Wednesday, January 7, 2015

(#98-1) January 7 2015 What happens to a country when it gets financialized? Quite a lot—and none of it is good—and, particularly, when it get financialized to excess. Right now, that is the U.S. situation. Just look at the figures.

AN IDLE QUESTION

VICTOR - SHOT BY MICK - ENHANCED

IS THE ECONOMIC SYSTEM WE HAVE WORKING FOR US? OR MAYBE JUST GETTING US DEEPER AND DEEPER INTO DEBT? OR IS THAT A SILLY QUESTION?

US debt dec 31 2014_0

THIS IS THE NATIONAL DEBT FROM 2007 TO 2014

IT TOTALS $18 TRILLION—AND CHANGE

When Obama took office on Jan. 20, 2009, the debt was $10,626,877,048,913.08. Since then, it has increased $7,514,567,086,650.22--which is $65,443 per household, $70,985 per full-time worker and $84,266 per full-time private-sector worker.
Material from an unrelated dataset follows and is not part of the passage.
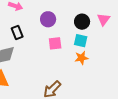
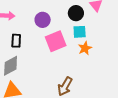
black rectangle: (17, 32) -> (16, 41), turned 40
pink square: (55, 43) -> (56, 41), size x1.5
He can scarcely be blamed for that increase. He inherited an economy is financial free-fall—The Great Recession. It took a great deal of money to avoid complete disaster. Unfortunately, most of went to the people who had caused the crisis in the first place.
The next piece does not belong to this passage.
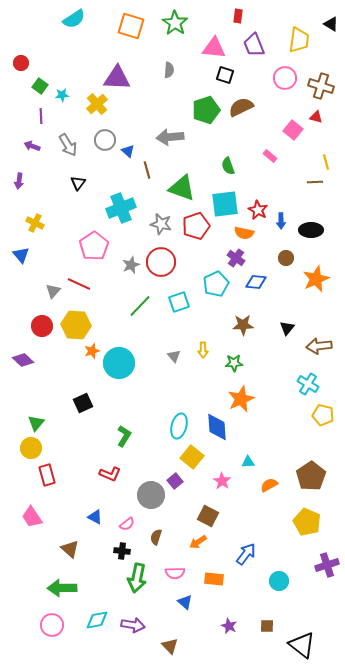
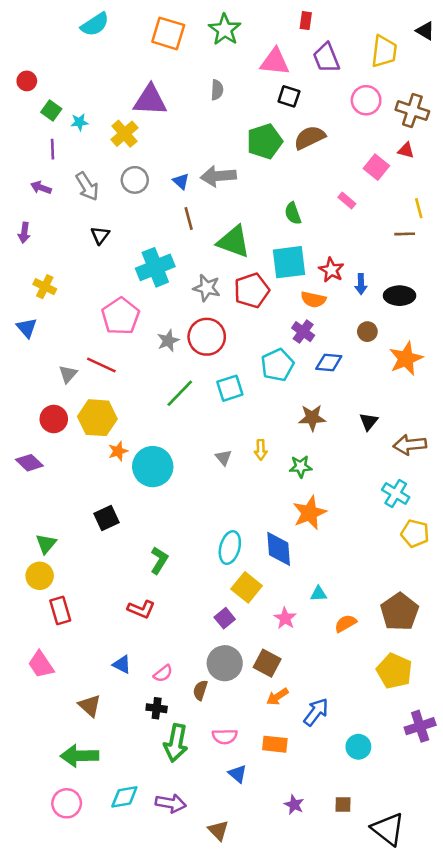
blue triangle: (128, 151) -> (181, 181), moved
gray circle: (151, 495) -> (225, 663), moved
orange arrow: (198, 542) -> (277, 697), moved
The way matters are structured at present, if the major financial institutions get into trouble—as they do regularly—the government has to bail them out (or the economy collapses). It’s a blackmail situation.

Could we do something about it? Dodd-Frank was an attempt but it has already been weakened—and the Republicans want to weaken it further. They side with the banks.

total credit market debt

THIS IS TOTAL CREDIT MARKET DEBT

THE TOTAL IS $58 TRILLION

There are three things about debt that are worth bearing in mind.
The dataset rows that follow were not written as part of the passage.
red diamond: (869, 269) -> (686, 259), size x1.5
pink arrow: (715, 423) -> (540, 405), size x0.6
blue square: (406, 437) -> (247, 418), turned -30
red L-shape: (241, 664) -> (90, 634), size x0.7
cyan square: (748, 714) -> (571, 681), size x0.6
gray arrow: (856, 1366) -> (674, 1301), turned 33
  • You have to pay it back.
  • You have to pay interest.
  • The higher the debt, the higher the interest.

The more we turn into a debt based economy, the more we pay in interest, the less we have to spend on anything else—no matter how important or worthy. In effect, debt amounts to a sort of tax which we pay to those who lend us the money—the ultra rich (who get richer).

As far as most of us are concerned, we are on a very slippery slope.

The following is from a story by Les Leopold in Alternet.com dated December 31 2014. It is well worth reading the whole thing.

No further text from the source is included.